The biggest problem, though, is the price. Matsuzaka, with a likely $11-15MM per year for 4-6 years deal, is going to cost a ton of money. Add his salary to the posting fee a MLB team will pay Seibu for exclusive negotiating rights, and you could be on the hook for upwards of one hundred million dollars for a pitcher who's never thrown pitches in an MLB game before.

Think about the money (5 years, $65MM) given to Chan Ho Park by Texas a couple years ago. And that's given that he had a pretty solid track record and was signing with a team who was in dire need of making a splash and adding pitching.

To add insult to injury, Matsuzaka, like Park, is represented by Scott Boras. Boras will surely make the process as painful as possible, and given the fact that Matsuzaka can earn unrestricted free agent status after next year, he also holds a great deal of leverage against the team with the winning bid.

Think about the kind of cash the Mets would owe, for a player who most likely will turn out to be just average. Although Matsuzakamania would put more people in the seats than say, Tomo Ohkamania, wouldn't their performances be roughly equal?

The Mets might have the possibility of grabbing a potential free-agent pitcher (after 2007) off the market in the coming months, like Colorado's Jason Jennings, or Cleveland's Jake Westbrook. The Mets even have another capable starter hiding in the bullpen, in Aaron Heilman.

Matsuzaka's Japan League ERA this year was 2.13, an impressive showing. But given the fact that he was pitching in a contract year, and the Japan-AAA correlation, Matsuzaka might post something like a 3.50 ERA pitching for the Mets. Given the rag-tag motley crew of starters we had last year, that's not necessarily an awful thing. But is it worth the money we'd be throwing at him?

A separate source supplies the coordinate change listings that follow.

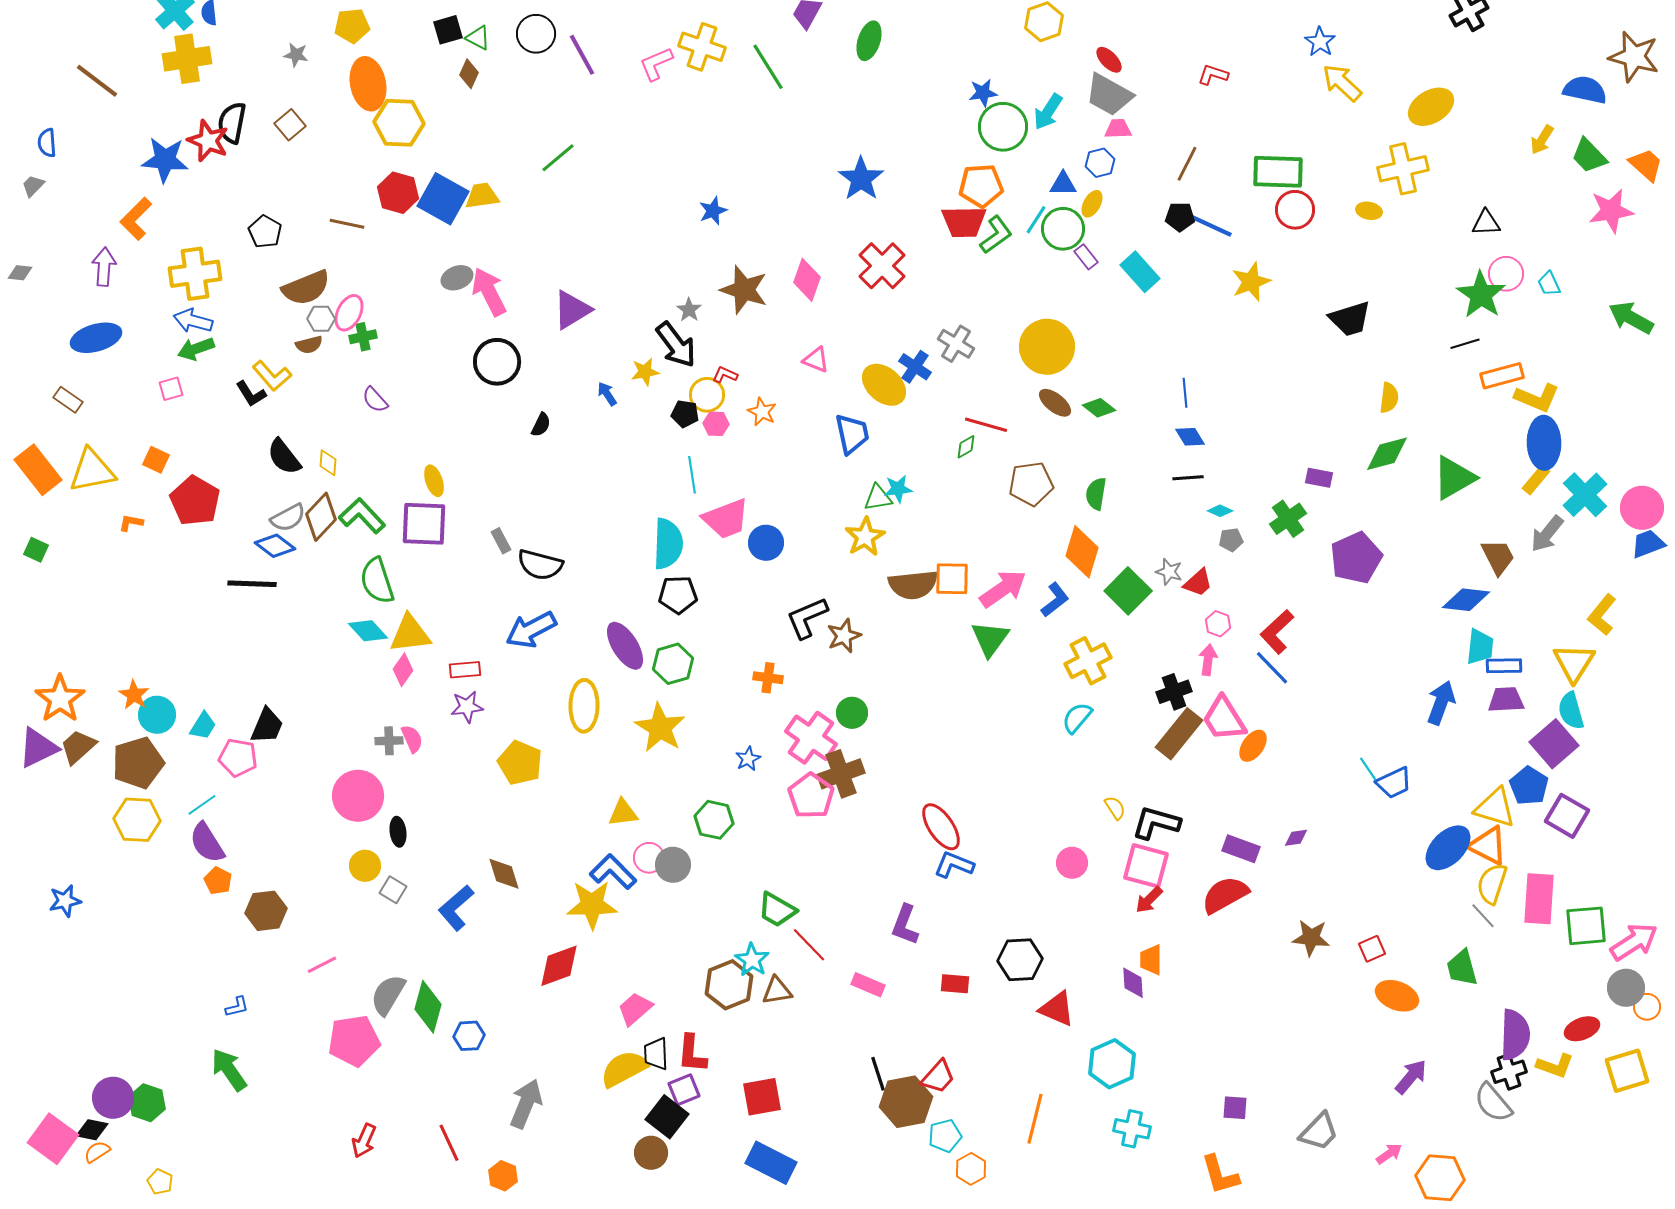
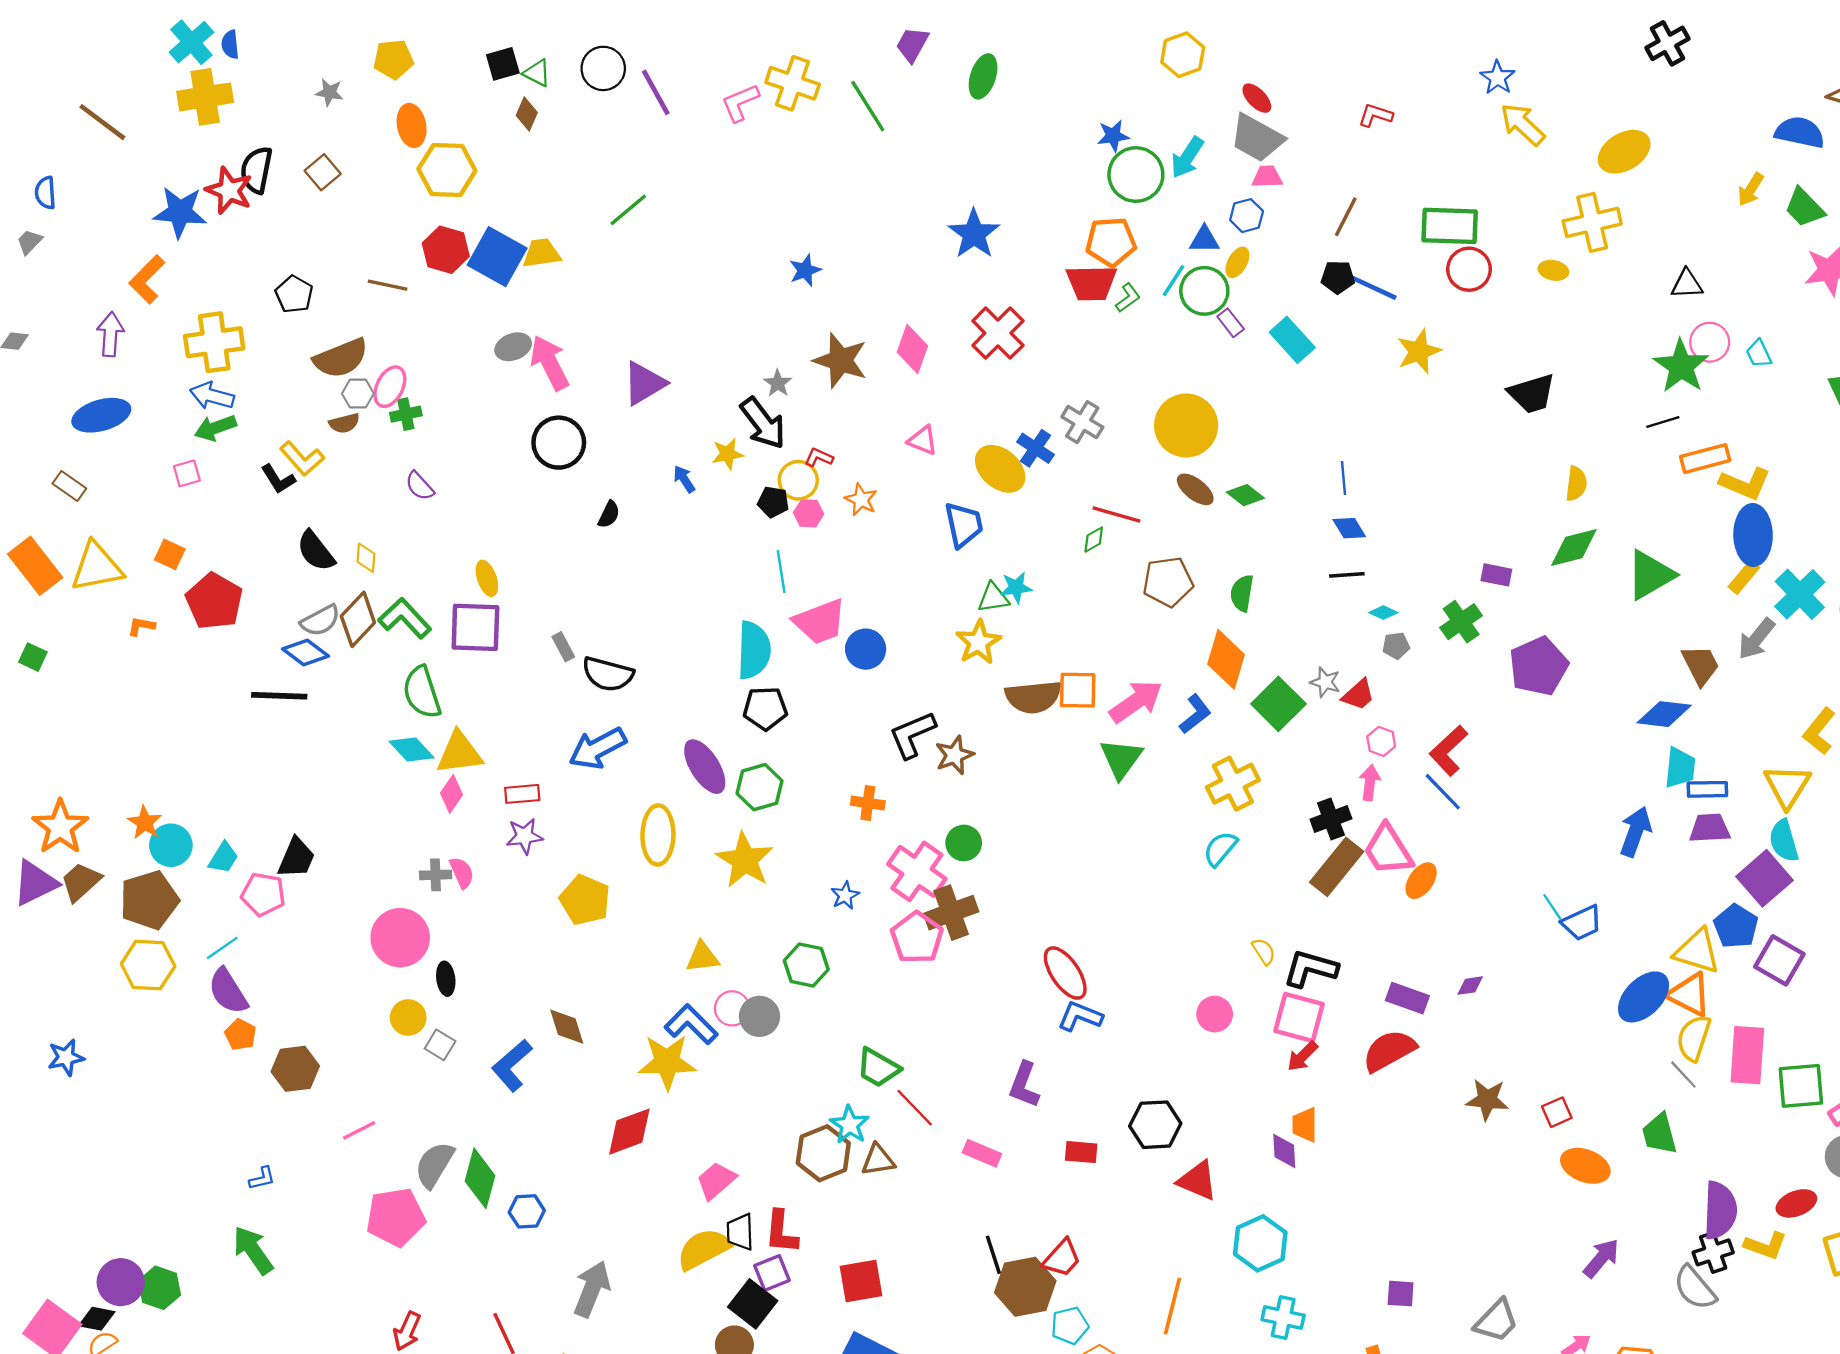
orange ellipse: (368, 84) -> (412, 125), size x0.7
green L-shape: (996, 235) -> (1128, 298), size x0.7

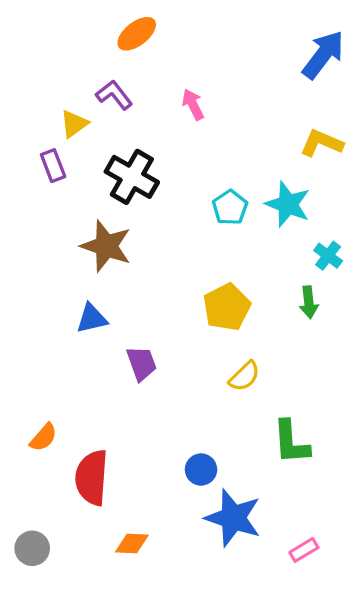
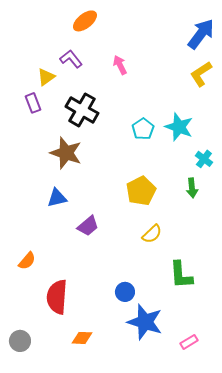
yellow L-shape: (322, 143) -> (201, 74), moved, turned -56
purple trapezoid: (141, 363) -> (88, 226), turned 70
orange semicircle: (43, 437) -> (27, 261), moved

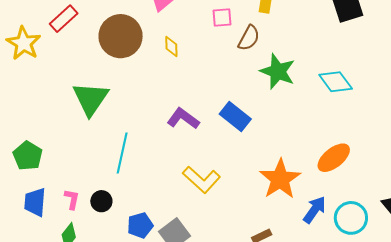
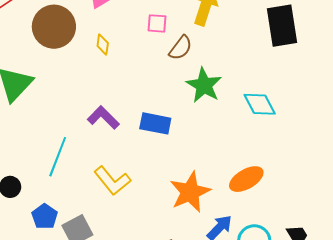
blue rectangle: (235, 117) -> (155, 123), turned -36
cyan line: (122, 153) -> (58, 157), moved
blue pentagon: (140, 225) -> (45, 217), turned -30

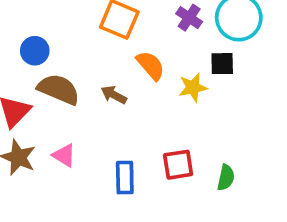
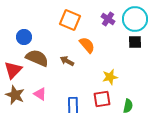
black square: (222, 64) -> (135, 42), moved
yellow star: (193, 87) -> (110, 77), moved

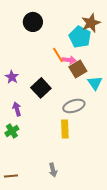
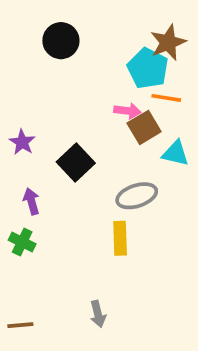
orange line: (58, 55) -> (166, 98), moved, turned -49
cyan triangle: (95, 83) -> (175, 153), turned -42
green cross: (12, 131) -> (22, 242), turned -32

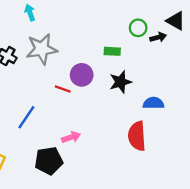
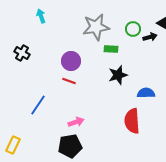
gray star: (42, 49) -> (96, 27), moved
purple circle: (82, 75) -> (71, 61), moved
black pentagon: (49, 161) -> (70, 146), moved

At this point in time, I'm not sure the Mets are best suited going head-to-head in a bidding war with the Yankees, although it's likely that we'll see possible entries from the Red Sox and Cubs, among others.

Buckle your seatbelts, and pray the Mets find a technicality and can force the Seibu superstar to play for free. After all, we probably deserve that $27MM we gave Kaz Matsui back.

And, uh, with regards to the title of this post, Matsuzaka has said many a time that he does not actually throw the gyroball. So don't get your hopes up.